Climatology of the global summer monsoon rainy seasons: Revisited from a high-resolution satellite climate data record

Abstract

Reliable information on the monsoon rainfall at finer spatiotemporal scales has always been crucial for applications in hydrometeorology, water resource management, disaster prevention, and assessment of numerical model outputs. Here, the spatial-temporal characteristics of the summer monsoon rainy seasons worldwide are revisited using a global, high-resolution, bias-corrected satellite rainfall climate data record. The Precipitation Estimation from Remotely Sensed Information using Artificial Neural Networks–Climate Data Record (PERSIANN-CDR) provides 0.25° rainfall estimates for the latitude band 60°S–60°N from 1983 to the near present.

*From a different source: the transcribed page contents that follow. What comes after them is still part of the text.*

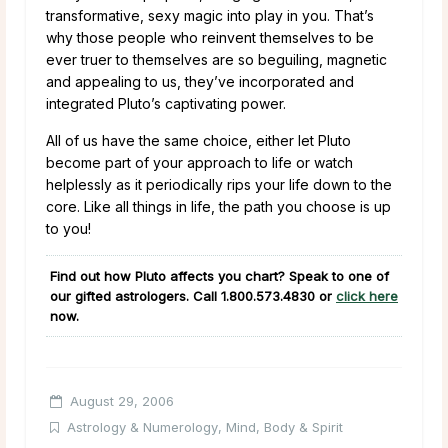
transformative, sexy magic into play in you. That’s
why those people who reinvent themselves to be
ever truer to themselves are so beguiling, magnetic
and appealing to us, they’ve incorporated and
integrated Pluto’s captivating power.
All of us have the same choice, either let Pluto
become part of your approach to life or watch
helplessly as it periodically rips your life down to the
core. Like all things in life, the path you choose is up
to you!
Find out how Pluto affects you chart? Speak to one of
our gifted astrologers. Call
1.800.573.4830
or
click here
now.
August 29, 2006
Astrology & Numerology
,
Mind, Body & Spirit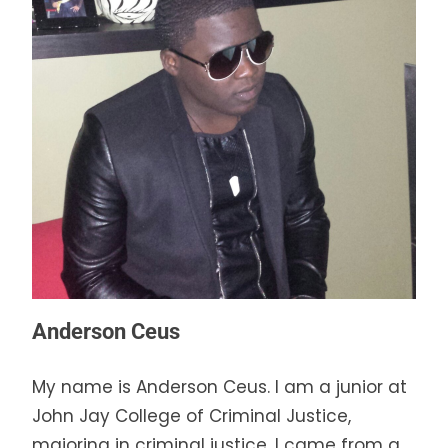
Anderson Ceus
My name is Anderson Ceus. I am a junior at
John Jay College of Criminal Justice,
majoring in criminal justice. I came from a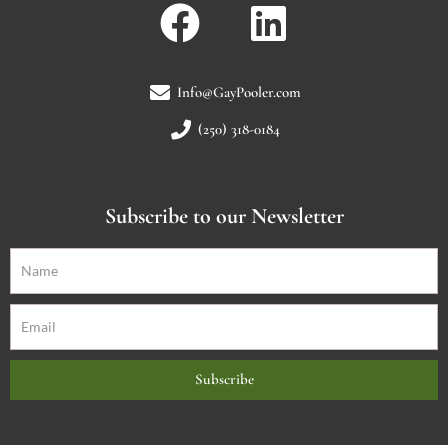
Info@GayPooler.com
(250) 318-0184
Subscribe to our Newsletter
Subscribe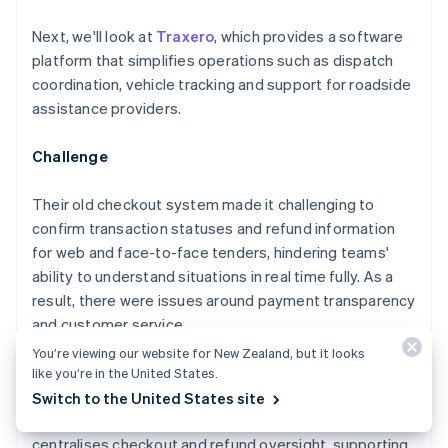
Next, we'll look at
Traxero
, which provides a software
platform that simplifies operations such as dispatch
coordination, vehicle tracking and support for roadside
assistance providers.
Challenge
Their old checkout system made it challenging to
confirm transaction statuses and refund information
for web and face-to-face tenders, hindering teams'
ability to understand situations in real time fully. As a
result, there were issues around payment transparency
and customer service.
You’re viewing our website for New Zealand, but it looks
Solution
like you’re in the United States.
Switch to the United States site
Traxero launched an integrated platform that
centralises checkout and refund oversight, supporting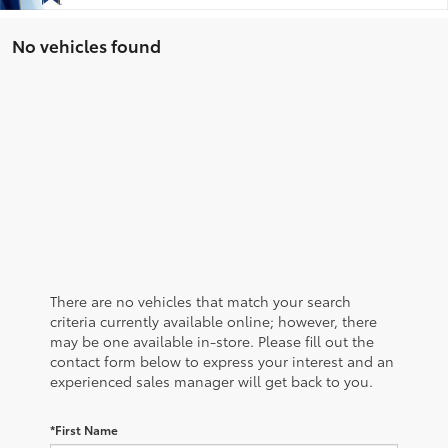
No vehicles found
There are no vehicles that match your search
criteria currently available online; however, there
may be one available in-store. Please fill out the
contact form below to express your interest and an
experienced sales manager will get back to you.
*First Name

The global monsoon regimes are defined based on the annual rainfall range and the summer rainfall ratio. The onset, peak, and withdrawal of the rainy season are then determined using a concise yet pertinent rainfall parameter with universal objective criteria.Overall, six major summer monsoon regimes of the globe, the Asian Monsoon, Indonesian–Australian monsoon, North African monsoon, South African monsoon, North American and South American monsoon, are all reasonably represented by PERSIANN-CDR. The progression patterns of climatological onset, peak, and withdrawal phases of these monsoons are consistent with those reported by previous global and regional monsoon studies. Furthermore, compared with other coarser resolution satellite rainfall estimates such as the Climate Prediction Center Merged Analysis of Precipitation (CMAP), the present result is clearly in better agreement with that obtained from ground-based observations since it allows the determination of more detailed information associated with local-scale factors such as the sharp land-sea contrast, local surface heating, and topography effects. However, some “spots”, particularly over complex topography lacking ground truth validations, are revealed to have rainy season characteristics that differ substantially from those over the surrounding areas and have not been fully described by published literature. These distinct features need to be confirmed by further regional monsoon studies.